M. Allan: Encore une fois, je reviens au moment dont parlait le sénateur Carney un peu plus tôt, c'est-à-dire lorsque le MAECI s'est adressé aux entreprises canadiennes pour leur demander ce qu'elles souhaitaient et s'est fait répondre: «Nous voulons le libre-échange. Nous allons porter l'affaire devant les tribunaux et nous allons avoir gain de cause. Nous allons obtenir le libre-échange.» Pratiquement toutes les entreprises canadiennes étaient de cet avis. Selon moi, le Free Trade Lumber Council avait une position extrême. Au sein de mon groupe, on pensait plutôt que pour obtenir le libre-échange, il fallait peut-être disposer auparavant d'un accord provisoire. Il faut peut-être avoir certaines dispositions en place pour pouvoir instaurer le libre-échange, soit par règlement judiciaire, soit par négociation en vue d'un changement de politique, parce que l'industrie et le gouvernement des États-Unis préconisaient, en 1990 et 1991, vers la fin de l'Accord sur le bois d'œuvre, d'éliminer la gestion du bois. Ils privilégiaient un marché parfaitement concurrentiel. Évidemment, on pouvait penser que ce point de vue de la coalition américaine était un peu cynique. Elle nous demande d'adopter un régime de gestion forestière qui n'existe pas dans son pays. Elle nous réclame des changements extrêmes et c'est à ce moment-là que M. Pettigrew a décidé de porter l'affaire en justice, et il a eu tout à fait raison. Il ne voulait absolument pas négocier une taxe à la frontière. Il nous fallait une solution permanente à long terme et il nous paraissait à l'époque que l'imposition d'une taxe à la frontière serait oubliée sitôt après avoir été négociée, tout comme ce fut le cas pour l'Accord sur le bois d'œuvre. Dès que l'accord a été signé, nous avons poussé un soupir de soulagement, nous sommes rentrés chez nous et nous n'en avons plus parlé. Lors des négociations de l'Accord sur le bois d'œuvre en 1995 et 1996, l'application de quotas est apparue comme une solution temporaire qui nous permettait de négocier un changement de politique à long terme pour obtenir le libre-échange. Le problème, c'est que chaque fois que nous avons une entente provisoire, nous n'obtenons jamais une solution à long terme.
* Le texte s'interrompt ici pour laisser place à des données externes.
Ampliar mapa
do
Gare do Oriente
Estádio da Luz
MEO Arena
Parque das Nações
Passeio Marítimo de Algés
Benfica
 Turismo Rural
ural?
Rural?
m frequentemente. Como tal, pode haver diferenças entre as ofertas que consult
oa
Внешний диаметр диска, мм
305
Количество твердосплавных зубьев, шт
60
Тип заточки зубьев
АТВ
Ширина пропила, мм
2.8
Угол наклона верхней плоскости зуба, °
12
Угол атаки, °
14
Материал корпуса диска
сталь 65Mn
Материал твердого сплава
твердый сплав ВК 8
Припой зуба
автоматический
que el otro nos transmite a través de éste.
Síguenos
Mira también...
Cette fois, le département du Commerce a insisté pour que l'on vise d'abord une solution à long terme et que l'on se penche ensuite sur la question de la taxe. Je crois que M. Pettigrew est à l'écoute de l'industrie et c'est ce qu'elle souhaite actuellement au Canada. Mettons en place une solution à long terme. Nous allons maintenir notre recours devant les tribunaux de manière à activer les négociations et la question de la taxe sera au second plan.
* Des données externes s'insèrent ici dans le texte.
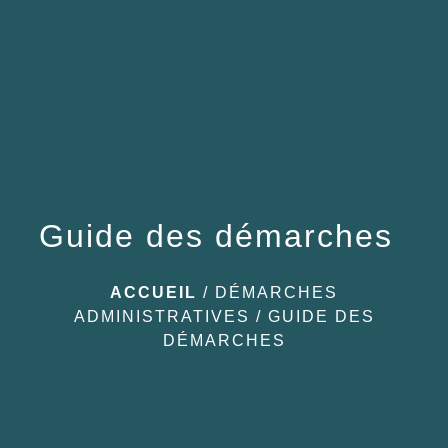
menu
Guide des démarches
ACCUEIL
/
DÉMARCHES
ADMINISTRATIVES
/
GUIDE DES
DÉMARCHES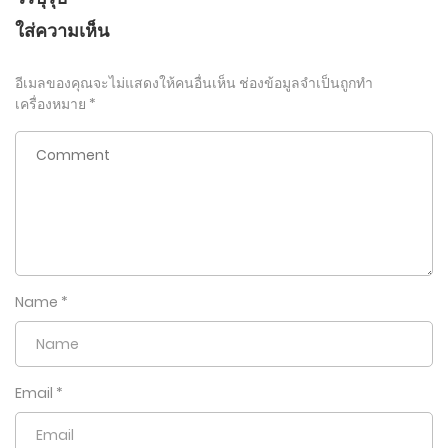
ใส่ความเห็น
อีเมลของคุณจะไม่แสดงให้คนอื่นเห็น
ช่องข้อมูลจำเป็นถูกทำ
เครื่องหมาย
*
Name
*
Email
*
Le sénateur Austin: Votre présentation des choses est tout à fait exacte, mais à titre de complément, j'aimerais ajouter qu'il y a eu une réunion à Ottawa en février 2001 à laquelle je participais moi-même, afin d'étudier la position du gouvernement fédéral et l'industrie du bois d'œuvre a présenté la position que vous avez décrite. Les provinces et l'industrie avaient l'impression de saisir une possibilité d'obtenir une entente de libre-échange et ne souhaitaient pas envisager une taxe à la frontière, bien que cela avait été suggéré. Il était clair à ce moment-là qu'il serait acceptable pour la coalition de passer d'un système de quotas à une taxe à l'importation, mais l'industrie canadienne n'y était pas favorable et nous avons manqué notre chance. Le MAECI a pris note des instructions, si je peux m'exprimer ainsi, ou du consensus entre l'industrie et les provinces et je ne vois pas comment il aurait pu agir autrement. Il lui était impossible de ne pas tenir compte du point de vue des régions qu'il représentait. Dans notre système, la dimension fédérale-provinciale rend les négociations extrêmement complexes, alors qu'aux États-Unis les États n'interviennent pas entre la coalition, l'industrie et le département du Commerce.
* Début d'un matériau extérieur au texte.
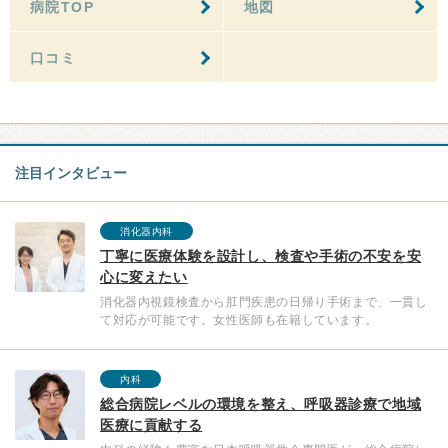
病院TOP
地図
口コミ
注目インタビュー
消化器内科
丁寧に医療体験を設計し、検査や手術の不安を安
心に変えたい
消化器内視鏡検査から肛門疾患の日帰り手術まで、一貫し
て対応が可能です。女性医師も在籍しています。
内科
総合病院レベルの環境を整え、呼吸器診療で地域
医療に貢献する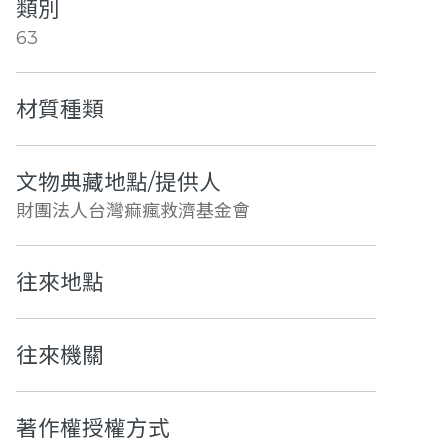
類別
63
材質種類
文物典藏地點/提供人
財團法人台灣痲瘋救濟基金會
往來地點
往來機關
著作權授權方式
Parmi les différents points que j'aimerais aborder, il y a surtout deux questions qui me préoccupent. Premièrement, je ne suis pas tout à fait d'accord avec M. Flitton lorsqu'il mentionne, à l'avant-dernière page de son exposé, qu'il faudrait établir un lien avec d'autres enjeux commerciaux canado-américains. On propose à l'occasion de lier certaines choses lorsque le mécontentement se fait sentir dans l'industrie forestière, mais j'espère qu'on se rendra compte après réflexion que l'établissement de tels liens aurait des conséquences très graves sur l'industrie forestière dans une situation inverse, si par exemple une autre industrie cherchait à se prévaloir de notre politique forestière pour favoriser la vente de tomates ou d'autres produits. C'est une notion qui passe très bien dans un message politique, mais je suis certain qu'elle n'est pas intéressante.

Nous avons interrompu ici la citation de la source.